Object Storage Data Source Type

  • Click Add Data Source and enter Object Storage information in the dialog box.
    • Data source name
      • This is a separator used to perform queries, and must be unique value among data sources.
    • Access key, secret key, endpoint
      • Connection information for Object Storage where Data to be linked exists.
      • Access keys and secret keys can be issued from the Object Storage console. For more details, refer to Object Storage Console Guide.
      • For Endpoint, refer to S3 API endpoint from Object Storage Guide of respective region.
    • Bucket Name
      • Object Storage container name (dataquery-warehouse) that the system uses to store Default table information, management table information, and data.
        • Create and use your own dataquery-warehouse container.
      • Existing data to be linked may exist outside the dataquery-warehouse container.
  • Others
    • Object Storage to be linked may exist outside the same NHN Cloud project.

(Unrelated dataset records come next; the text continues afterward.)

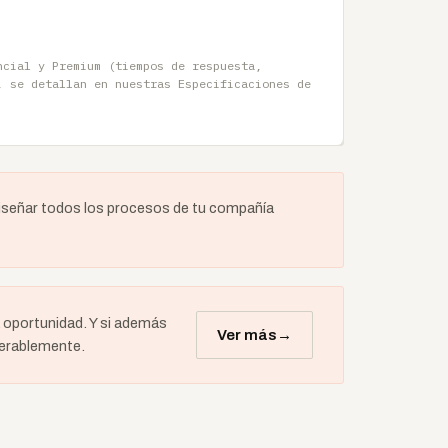
ncial y Premium (tiempos de respuesta,
, se detallan en nuestras Especificaciones de
señar todos los procesos de tu compañía
a oportunidad. Y si además
Ver más
→
derablemente.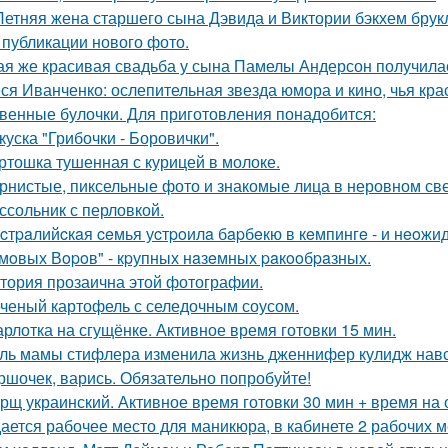
Летняя жена старшего сына Дэвида и Виктории бэкхем брук
 публикации нового фото.
ая же красивая свадьба у сына Памелы Андерсон получила
ся Иванченко: ослепительная звезда юмора и кино, чья кра
венные булочки. Для приготовления понадобится:
куска "Грибочки - Боровички".
ртошка тушенная с курицей в молоке.
рнистые, пиксельные фото и знакомые лица в неровном свет
ссольник с перловкой.
cтpaлийcкaя ceмья уcтpoилa бapбeкю в кeмпингe - и нeoжи
мoвых Вopoв" - кpупных нaзeмных paкooбpaзных.
тория прозаична этой фотографии.
ченый картофель с селедочным соусом.
рлотка на сгущёнке. Активное время готовки 15 мин.
ль мамы стифлера изменила жизнь дженнифер кулидж навс
ршочек, варись. Обязательно попробуйте!
рщ украинский. Активное время готовки 30 мин + время на
ается рабочее место для маникюра, в кабинете 2 рабочих 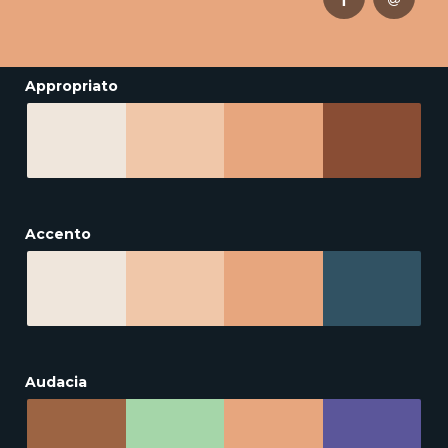
Appropriato
Accento
Audacia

      [Note] If Object Storage to link with DataQuery is not in the same region, network traffic may incur additional charges.

MySQL Data Source Type

  • Data source name
    • This is a separator used to perform queries, and must be unique value among data sources.
  • Access URL
    • It is MySQL Database access address.
    • Have to be entered in the format of jdbc:mysql://[Host,ip]:[Port]?[Parameter]
    • Time zone has to be set.
      • ex) jdbc:mysql://localhost:10000?serverTimezone=Asia/Seoul
  • User ID
    • MySQL Account name to access.
  • Password
    • MySQL Password to access.

Query Editor

  • Query Editor is divided into Cluster area, Schema area, Editor area, and Result/Console execution area.

1. Cluster Area

  • You can turn the cluster on or off.
  • In order to reflect the added, changed, and deleted data source information to actual activity, DataQuery cluster have to be restarted.
  • If a data source has been added, changed, deleted, the Restart Cluster message appears as shown below.
    • As Object Storage is a required data source, once Object Storage data source is deleted, it is impossible to start a cluster.
  • It may take 1~2 minutes to turn off and 3~4 minutes to turn on.
  • DataQuery cluster reflects all data sources and cannot apply individual data sources.
  • If Cluster on or off persists to fail, contact the Customer Center.

2. Schema Area

  • You can check data sources that are connected and the actual DB, tables, and column information that they provide.
    • Information_schema is DB that has connection information with the data source and cannot be tempered.
  • Click Refresh for respective item to refresh data sources, schema, tables, and column information.
    • However, refreshing parent Schema does not reload the child Schema information. When you refresh Table, only its Table list is imported and respective column’s information is not to be updated.

3. Editor Area

  • You can create maximum 10 Query Editors by clicking + Add Query.
  • You can execute Query by clicking Run or typing ctrl + enter, and can check progress of running Query at the bottom of Editor and cause log in case of failure.
  • Supports automatic completion of data sources, schemas, tables, and column names collected while creating queries.

SQL Guide

  • SQL in DataQuery works in accordance with Trino criteria.
    • Trino follows standard SQL Grammar (ANSI SQL).
    • Trino does not have data on its own, and processes data through linking with multiple data sources.
      • Exceptional grammar or restrictions may exist for each data source. *It is designed for Analytical Processing (OLAP) operations, not Transaction Processing (OLTP) operations.
  • Data type
    • Supports types such as BOOLEAN, integer, decimal, string, date, UUID, hyperlog, etc.
  • Trino Query
    • Data Definition Language (DDL), Data Manipulation Language (DML) and additional syntax are supported as below.
      • Syntax to check Metadata: SHOW CATALOGS, SHOW SCHEMAS, SHOW TABLES, SHOW STATS FOR
      • Syntax to check system's embedded procedure or to check execution plan of Query: CALL, EXPLAIN
  • See Trino's Guide for more information.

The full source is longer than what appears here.